**THE PROBLEM**: Go through the following data and transcribe exactly the stretch of lines from the one holding "Task: Click on the here" to the one holding "Image resolution: width=676", both included.

**LISTED RECORDS**:
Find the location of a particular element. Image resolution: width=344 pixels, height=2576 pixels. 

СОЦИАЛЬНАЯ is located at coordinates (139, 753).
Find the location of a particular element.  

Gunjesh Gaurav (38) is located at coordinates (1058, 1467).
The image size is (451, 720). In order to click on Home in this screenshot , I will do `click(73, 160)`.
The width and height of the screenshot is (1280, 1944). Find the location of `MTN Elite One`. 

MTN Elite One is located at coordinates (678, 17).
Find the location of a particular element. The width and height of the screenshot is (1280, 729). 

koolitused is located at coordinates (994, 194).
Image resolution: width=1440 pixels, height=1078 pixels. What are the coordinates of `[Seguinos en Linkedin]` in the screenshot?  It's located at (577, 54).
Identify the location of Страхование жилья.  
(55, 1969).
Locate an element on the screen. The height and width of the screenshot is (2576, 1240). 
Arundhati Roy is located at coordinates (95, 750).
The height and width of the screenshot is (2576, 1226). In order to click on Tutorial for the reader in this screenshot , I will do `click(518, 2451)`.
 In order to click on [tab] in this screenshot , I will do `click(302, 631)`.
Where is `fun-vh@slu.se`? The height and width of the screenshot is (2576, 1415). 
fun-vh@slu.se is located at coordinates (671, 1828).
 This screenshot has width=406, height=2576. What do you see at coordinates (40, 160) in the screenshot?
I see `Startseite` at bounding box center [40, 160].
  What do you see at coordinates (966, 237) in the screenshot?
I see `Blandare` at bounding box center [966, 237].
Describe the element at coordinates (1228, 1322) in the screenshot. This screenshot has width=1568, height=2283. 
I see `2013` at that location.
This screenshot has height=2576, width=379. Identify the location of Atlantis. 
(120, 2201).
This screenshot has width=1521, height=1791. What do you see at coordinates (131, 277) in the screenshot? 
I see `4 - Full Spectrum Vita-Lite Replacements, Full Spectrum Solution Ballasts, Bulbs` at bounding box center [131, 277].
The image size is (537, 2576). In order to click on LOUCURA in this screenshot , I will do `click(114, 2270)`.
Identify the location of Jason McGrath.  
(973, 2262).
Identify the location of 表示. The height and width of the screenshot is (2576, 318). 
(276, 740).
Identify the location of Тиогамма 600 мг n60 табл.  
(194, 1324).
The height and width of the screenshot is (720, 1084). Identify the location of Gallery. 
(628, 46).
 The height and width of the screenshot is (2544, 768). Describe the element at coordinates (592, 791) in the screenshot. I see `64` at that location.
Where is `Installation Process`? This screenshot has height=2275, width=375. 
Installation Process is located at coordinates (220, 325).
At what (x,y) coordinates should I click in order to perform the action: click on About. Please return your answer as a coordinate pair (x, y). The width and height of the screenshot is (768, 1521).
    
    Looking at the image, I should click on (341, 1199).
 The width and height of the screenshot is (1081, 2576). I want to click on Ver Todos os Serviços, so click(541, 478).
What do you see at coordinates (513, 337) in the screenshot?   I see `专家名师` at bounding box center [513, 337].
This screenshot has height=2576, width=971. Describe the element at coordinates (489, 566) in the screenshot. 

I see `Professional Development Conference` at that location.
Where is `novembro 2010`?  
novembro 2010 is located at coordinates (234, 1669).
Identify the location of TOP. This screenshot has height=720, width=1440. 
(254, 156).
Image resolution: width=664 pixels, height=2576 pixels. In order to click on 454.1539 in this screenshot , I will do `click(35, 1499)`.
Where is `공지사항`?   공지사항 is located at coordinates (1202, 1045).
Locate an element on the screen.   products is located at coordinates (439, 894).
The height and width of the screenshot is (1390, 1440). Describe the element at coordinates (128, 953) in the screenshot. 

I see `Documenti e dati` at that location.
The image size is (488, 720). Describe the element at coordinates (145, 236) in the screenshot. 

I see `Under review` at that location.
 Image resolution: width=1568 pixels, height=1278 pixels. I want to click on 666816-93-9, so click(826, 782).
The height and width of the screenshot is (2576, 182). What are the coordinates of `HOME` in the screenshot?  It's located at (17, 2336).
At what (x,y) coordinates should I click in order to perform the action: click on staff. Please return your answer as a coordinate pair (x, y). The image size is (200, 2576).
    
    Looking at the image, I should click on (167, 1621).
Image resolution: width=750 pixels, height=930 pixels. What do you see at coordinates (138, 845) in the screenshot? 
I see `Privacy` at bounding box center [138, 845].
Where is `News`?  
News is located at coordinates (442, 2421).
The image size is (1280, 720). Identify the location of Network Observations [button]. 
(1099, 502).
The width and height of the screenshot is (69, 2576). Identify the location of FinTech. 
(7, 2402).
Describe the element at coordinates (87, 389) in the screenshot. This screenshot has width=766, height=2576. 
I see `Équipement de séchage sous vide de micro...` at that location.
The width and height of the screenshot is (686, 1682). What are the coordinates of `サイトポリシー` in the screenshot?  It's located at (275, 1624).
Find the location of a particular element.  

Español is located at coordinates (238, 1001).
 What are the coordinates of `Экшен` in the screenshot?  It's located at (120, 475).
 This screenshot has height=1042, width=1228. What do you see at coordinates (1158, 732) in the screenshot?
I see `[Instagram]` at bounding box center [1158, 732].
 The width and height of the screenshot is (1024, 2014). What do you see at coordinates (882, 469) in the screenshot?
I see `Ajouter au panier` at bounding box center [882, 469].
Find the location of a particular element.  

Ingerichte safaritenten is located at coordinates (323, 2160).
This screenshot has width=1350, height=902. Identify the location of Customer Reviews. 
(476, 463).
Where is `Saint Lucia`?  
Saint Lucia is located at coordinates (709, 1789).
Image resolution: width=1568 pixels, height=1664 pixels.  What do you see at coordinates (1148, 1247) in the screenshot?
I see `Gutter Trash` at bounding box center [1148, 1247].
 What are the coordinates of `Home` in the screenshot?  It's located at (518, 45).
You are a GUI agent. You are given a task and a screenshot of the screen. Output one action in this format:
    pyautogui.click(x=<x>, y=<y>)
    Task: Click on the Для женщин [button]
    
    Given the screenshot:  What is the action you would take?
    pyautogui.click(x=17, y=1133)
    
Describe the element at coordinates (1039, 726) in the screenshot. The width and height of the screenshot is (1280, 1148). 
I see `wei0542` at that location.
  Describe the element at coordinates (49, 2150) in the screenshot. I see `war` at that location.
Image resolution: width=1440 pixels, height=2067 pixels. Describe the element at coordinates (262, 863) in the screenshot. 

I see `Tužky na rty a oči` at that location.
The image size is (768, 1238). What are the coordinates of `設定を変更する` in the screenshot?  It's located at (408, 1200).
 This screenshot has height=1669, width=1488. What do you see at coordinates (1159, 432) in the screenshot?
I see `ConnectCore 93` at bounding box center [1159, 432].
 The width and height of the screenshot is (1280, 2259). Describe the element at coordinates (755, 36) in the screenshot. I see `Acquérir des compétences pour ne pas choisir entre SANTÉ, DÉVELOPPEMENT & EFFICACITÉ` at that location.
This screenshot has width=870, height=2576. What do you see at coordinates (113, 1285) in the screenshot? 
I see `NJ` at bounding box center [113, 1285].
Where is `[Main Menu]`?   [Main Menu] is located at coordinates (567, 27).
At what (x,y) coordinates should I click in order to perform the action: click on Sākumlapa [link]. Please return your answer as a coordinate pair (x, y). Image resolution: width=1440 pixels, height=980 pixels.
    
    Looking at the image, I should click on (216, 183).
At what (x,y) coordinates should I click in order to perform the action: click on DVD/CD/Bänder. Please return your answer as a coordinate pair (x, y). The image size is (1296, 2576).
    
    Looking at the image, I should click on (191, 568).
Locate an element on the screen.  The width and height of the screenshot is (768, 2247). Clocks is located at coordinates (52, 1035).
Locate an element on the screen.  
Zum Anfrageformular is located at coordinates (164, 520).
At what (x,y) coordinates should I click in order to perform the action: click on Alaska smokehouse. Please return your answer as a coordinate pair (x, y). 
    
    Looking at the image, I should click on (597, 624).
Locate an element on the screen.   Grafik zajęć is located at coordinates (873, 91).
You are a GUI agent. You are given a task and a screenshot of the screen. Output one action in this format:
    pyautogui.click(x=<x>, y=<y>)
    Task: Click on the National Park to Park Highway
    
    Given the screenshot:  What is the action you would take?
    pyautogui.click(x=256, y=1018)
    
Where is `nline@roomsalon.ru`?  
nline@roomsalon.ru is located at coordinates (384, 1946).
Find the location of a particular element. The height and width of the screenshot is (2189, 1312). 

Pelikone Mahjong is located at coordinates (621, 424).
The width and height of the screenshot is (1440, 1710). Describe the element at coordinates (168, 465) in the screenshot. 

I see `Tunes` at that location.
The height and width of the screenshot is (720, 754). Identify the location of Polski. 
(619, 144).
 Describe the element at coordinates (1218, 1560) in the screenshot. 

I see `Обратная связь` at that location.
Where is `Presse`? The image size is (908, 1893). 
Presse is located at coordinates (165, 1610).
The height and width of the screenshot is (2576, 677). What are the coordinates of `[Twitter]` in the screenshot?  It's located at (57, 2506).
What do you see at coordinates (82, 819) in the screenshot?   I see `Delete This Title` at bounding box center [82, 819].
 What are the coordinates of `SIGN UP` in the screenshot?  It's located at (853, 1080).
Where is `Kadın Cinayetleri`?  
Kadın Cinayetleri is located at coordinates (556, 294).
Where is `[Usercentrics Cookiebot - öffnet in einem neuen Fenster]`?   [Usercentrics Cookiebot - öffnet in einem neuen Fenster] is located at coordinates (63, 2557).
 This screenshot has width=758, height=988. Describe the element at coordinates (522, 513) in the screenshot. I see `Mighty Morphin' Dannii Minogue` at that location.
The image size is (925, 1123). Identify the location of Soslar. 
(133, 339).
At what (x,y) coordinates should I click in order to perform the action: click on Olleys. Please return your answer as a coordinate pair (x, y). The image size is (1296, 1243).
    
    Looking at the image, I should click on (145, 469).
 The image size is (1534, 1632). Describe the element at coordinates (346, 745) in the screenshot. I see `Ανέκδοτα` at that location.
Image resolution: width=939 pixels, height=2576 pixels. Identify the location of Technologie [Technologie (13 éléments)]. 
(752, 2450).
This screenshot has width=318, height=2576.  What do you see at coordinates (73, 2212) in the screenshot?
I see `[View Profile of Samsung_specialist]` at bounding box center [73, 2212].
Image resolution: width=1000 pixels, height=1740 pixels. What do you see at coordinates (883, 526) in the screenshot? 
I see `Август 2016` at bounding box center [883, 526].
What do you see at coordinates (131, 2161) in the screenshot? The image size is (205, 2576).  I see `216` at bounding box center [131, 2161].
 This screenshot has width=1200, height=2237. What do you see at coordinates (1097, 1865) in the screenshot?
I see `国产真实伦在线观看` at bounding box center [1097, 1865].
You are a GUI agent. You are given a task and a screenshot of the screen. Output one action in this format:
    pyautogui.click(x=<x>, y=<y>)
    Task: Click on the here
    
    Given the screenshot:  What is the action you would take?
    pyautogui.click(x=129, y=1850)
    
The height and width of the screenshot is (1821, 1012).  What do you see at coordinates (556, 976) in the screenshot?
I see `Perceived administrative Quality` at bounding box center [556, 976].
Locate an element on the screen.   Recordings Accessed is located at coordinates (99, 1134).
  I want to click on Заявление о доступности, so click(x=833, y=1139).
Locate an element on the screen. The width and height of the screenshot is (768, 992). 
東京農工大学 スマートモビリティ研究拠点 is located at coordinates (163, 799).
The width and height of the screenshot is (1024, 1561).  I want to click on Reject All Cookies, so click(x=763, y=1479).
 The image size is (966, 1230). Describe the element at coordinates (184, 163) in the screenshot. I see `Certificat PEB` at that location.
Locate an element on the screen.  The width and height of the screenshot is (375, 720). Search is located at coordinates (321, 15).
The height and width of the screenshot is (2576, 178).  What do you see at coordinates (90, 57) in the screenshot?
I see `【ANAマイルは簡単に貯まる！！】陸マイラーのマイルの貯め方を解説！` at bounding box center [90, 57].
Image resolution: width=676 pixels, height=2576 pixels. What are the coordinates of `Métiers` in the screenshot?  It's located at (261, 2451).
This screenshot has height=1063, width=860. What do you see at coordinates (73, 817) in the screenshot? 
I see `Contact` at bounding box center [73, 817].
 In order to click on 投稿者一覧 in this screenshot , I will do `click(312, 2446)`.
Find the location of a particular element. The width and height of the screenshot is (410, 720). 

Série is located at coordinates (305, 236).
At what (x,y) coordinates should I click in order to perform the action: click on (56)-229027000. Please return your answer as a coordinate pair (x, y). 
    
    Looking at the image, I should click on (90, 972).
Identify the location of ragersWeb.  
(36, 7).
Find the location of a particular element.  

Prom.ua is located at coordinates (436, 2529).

**TASK OUTPUT**:
    Task: Click on the here
    
    Given the screenshot:  What is the action you would take?
    pyautogui.click(x=129, y=1850)
    
The height and width of the screenshot is (1821, 1012).  What do you see at coordinates (556, 976) in the screenshot?
I see `Perceived administrative Quality` at bounding box center [556, 976].
Locate an element on the screen.   Recordings Accessed is located at coordinates (99, 1134).
  I want to click on Заявление о доступности, so click(x=833, y=1139).
Locate an element on the screen. The width and height of the screenshot is (768, 992). 
東京農工大学 スマートモビリティ研究拠点 is located at coordinates (163, 799).
The width and height of the screenshot is (1024, 1561).  I want to click on Reject All Cookies, so click(x=763, y=1479).
 The image size is (966, 1230). Describe the element at coordinates (184, 163) in the screenshot. I see `Certificat PEB` at that location.
Locate an element on the screen.  The width and height of the screenshot is (375, 720). Search is located at coordinates (321, 15).
The height and width of the screenshot is (2576, 178).  What do you see at coordinates (90, 57) in the screenshot?
I see `【ANAマイルは簡単に貯まる！！】陸マイラーのマイルの貯め方を解説！` at bounding box center [90, 57].
Image resolution: width=676 pixels, height=2576 pixels. What are the coordinates of `Métiers` in the screenshot?  It's located at (261, 2451).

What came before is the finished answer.